## Work to complete
Copy each line below that includes "chart".
*** Given information ***
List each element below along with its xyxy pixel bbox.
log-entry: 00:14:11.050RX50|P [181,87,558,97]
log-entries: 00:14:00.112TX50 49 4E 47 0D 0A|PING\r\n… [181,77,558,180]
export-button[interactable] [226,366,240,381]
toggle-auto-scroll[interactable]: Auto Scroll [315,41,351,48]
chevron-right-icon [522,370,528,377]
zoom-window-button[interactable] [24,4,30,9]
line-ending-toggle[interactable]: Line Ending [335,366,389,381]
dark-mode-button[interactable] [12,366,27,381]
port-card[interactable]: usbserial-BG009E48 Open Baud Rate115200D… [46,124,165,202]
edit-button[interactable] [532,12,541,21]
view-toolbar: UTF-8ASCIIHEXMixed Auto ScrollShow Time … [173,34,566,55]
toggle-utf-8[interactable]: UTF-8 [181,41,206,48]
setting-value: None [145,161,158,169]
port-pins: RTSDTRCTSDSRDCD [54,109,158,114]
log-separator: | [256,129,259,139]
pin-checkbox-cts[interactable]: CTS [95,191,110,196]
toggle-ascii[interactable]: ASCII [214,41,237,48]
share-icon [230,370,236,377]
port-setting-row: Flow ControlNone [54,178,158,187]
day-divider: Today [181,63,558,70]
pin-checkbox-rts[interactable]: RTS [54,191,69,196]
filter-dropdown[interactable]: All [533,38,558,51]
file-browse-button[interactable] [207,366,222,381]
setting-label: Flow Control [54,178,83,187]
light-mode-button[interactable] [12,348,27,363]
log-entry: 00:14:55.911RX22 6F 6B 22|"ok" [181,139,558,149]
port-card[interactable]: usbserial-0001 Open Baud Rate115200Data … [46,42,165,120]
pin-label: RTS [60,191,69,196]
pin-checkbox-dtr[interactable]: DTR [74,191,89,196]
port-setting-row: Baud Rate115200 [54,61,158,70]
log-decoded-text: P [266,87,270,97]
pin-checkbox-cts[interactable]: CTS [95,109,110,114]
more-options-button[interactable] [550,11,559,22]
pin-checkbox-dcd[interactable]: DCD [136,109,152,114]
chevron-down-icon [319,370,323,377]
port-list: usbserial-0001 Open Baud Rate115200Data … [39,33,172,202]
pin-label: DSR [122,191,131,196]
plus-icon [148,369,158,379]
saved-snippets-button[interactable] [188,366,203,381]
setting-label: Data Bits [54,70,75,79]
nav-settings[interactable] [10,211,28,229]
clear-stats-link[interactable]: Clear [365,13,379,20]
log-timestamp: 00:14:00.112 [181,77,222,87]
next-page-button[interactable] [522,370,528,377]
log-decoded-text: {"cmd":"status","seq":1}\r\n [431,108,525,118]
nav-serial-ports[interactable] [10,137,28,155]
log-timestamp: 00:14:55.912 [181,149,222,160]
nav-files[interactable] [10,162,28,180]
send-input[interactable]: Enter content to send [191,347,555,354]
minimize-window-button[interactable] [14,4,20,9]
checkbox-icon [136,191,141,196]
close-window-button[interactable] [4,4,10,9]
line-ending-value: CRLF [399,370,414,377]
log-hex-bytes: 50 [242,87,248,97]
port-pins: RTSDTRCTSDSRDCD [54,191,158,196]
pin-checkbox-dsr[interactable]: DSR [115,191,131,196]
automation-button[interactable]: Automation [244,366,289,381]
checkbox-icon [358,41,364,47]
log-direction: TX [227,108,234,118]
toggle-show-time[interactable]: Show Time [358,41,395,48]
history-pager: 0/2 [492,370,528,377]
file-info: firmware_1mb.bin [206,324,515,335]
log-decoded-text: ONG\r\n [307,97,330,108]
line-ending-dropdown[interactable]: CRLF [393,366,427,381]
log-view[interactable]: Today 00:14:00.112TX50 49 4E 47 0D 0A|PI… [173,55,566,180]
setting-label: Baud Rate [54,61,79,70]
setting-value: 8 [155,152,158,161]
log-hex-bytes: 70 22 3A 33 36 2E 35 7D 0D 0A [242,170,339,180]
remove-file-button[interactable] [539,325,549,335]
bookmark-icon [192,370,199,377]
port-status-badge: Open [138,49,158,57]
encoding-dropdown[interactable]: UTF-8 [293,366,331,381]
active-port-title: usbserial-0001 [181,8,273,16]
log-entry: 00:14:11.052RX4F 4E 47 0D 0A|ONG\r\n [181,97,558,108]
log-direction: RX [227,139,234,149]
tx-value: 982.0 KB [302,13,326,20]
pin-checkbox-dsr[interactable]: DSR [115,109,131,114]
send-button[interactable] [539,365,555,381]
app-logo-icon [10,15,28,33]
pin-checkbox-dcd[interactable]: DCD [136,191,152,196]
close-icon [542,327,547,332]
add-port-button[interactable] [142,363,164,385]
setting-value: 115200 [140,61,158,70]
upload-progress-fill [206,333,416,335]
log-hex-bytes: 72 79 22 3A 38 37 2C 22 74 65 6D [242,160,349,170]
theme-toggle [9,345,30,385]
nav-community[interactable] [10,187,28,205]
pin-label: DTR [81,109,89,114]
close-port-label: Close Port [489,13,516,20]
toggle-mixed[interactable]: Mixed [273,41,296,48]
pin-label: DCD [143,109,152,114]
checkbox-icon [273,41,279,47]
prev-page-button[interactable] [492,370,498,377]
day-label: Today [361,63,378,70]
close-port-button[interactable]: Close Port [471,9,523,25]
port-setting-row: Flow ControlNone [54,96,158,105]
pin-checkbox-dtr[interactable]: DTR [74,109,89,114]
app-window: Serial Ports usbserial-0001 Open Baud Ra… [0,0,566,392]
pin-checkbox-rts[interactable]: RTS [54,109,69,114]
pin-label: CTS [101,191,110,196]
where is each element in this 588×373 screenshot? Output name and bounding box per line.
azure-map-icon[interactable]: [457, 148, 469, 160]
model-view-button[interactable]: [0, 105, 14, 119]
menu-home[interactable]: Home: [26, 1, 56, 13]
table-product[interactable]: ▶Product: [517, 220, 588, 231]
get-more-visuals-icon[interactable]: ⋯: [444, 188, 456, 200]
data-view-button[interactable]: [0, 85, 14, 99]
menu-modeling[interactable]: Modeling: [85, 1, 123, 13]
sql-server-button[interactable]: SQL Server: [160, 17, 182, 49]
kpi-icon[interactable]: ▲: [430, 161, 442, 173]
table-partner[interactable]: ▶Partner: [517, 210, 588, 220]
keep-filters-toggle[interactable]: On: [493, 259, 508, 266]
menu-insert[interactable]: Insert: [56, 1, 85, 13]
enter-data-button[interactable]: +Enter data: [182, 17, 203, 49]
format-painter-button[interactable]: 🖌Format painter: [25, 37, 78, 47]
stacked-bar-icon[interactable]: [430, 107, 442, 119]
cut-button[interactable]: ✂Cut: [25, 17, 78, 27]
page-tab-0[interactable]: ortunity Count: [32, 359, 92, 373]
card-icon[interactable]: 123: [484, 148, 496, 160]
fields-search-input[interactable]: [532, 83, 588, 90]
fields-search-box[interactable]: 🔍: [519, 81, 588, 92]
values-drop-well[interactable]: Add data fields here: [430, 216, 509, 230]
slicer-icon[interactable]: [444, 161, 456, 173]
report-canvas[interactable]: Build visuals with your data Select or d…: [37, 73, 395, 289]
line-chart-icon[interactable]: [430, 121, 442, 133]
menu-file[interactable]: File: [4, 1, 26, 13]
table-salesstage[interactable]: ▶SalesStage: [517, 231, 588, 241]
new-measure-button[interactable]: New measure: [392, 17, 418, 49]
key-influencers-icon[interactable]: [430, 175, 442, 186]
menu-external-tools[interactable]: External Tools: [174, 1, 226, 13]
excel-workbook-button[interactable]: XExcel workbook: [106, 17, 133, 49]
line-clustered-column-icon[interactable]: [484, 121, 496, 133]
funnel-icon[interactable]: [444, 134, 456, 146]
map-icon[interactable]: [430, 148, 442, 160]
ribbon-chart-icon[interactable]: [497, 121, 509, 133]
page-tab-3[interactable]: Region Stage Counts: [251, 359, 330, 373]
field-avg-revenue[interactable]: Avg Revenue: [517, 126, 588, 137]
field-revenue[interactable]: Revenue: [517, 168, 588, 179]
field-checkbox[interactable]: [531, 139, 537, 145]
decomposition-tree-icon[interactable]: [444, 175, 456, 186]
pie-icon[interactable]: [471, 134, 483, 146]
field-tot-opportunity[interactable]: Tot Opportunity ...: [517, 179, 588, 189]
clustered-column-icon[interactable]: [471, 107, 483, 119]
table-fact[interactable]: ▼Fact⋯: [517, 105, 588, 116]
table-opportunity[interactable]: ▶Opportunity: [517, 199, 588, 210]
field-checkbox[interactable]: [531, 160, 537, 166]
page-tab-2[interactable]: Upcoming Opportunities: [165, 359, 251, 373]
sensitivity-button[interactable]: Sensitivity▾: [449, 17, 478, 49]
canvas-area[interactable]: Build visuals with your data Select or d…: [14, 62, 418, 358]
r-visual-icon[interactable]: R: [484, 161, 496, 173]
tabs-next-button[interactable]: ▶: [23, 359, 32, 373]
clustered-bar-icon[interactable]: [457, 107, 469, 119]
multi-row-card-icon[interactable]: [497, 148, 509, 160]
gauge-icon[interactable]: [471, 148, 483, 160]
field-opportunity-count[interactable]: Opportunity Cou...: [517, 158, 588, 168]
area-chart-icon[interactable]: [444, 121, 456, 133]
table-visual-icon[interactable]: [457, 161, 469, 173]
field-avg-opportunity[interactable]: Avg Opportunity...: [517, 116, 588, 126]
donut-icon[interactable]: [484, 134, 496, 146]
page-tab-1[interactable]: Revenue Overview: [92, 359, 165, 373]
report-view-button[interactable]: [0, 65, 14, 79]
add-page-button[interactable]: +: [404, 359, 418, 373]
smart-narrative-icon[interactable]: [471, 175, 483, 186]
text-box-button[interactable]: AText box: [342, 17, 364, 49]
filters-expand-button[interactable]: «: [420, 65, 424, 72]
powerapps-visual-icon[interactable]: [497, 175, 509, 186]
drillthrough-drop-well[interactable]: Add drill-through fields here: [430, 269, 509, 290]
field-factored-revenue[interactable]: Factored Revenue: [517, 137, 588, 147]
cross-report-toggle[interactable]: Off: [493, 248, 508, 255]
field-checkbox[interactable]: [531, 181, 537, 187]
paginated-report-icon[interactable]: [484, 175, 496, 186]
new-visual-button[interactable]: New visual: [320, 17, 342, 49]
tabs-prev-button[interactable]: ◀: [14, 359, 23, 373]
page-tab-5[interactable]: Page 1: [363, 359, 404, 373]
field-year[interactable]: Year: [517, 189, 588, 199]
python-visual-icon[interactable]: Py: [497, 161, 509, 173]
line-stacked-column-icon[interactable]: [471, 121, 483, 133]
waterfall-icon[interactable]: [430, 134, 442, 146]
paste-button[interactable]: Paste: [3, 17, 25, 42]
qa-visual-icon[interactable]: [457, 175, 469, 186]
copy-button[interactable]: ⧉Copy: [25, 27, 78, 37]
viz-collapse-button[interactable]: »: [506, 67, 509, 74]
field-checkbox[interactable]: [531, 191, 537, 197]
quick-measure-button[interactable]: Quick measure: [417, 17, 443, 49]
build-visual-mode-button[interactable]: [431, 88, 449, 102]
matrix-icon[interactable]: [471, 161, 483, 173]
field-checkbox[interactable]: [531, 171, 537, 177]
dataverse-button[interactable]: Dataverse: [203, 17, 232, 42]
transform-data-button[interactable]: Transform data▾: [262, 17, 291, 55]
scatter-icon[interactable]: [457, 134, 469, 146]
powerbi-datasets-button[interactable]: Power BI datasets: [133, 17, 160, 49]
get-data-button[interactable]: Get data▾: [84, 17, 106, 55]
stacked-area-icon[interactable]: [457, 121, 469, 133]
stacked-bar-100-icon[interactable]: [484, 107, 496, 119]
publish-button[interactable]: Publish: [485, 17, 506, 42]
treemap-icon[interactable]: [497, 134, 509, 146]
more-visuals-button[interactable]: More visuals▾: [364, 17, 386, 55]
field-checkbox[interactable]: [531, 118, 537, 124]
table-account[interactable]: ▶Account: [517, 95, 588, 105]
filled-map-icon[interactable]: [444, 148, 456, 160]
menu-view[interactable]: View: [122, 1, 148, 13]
*** End of Given information ***
## Completed task
line-chart-icon[interactable]: [430, 121, 442, 133]
ribbon-chart-icon[interactable]: [497, 121, 509, 133]
area-chart-icon[interactable]: [444, 121, 456, 133]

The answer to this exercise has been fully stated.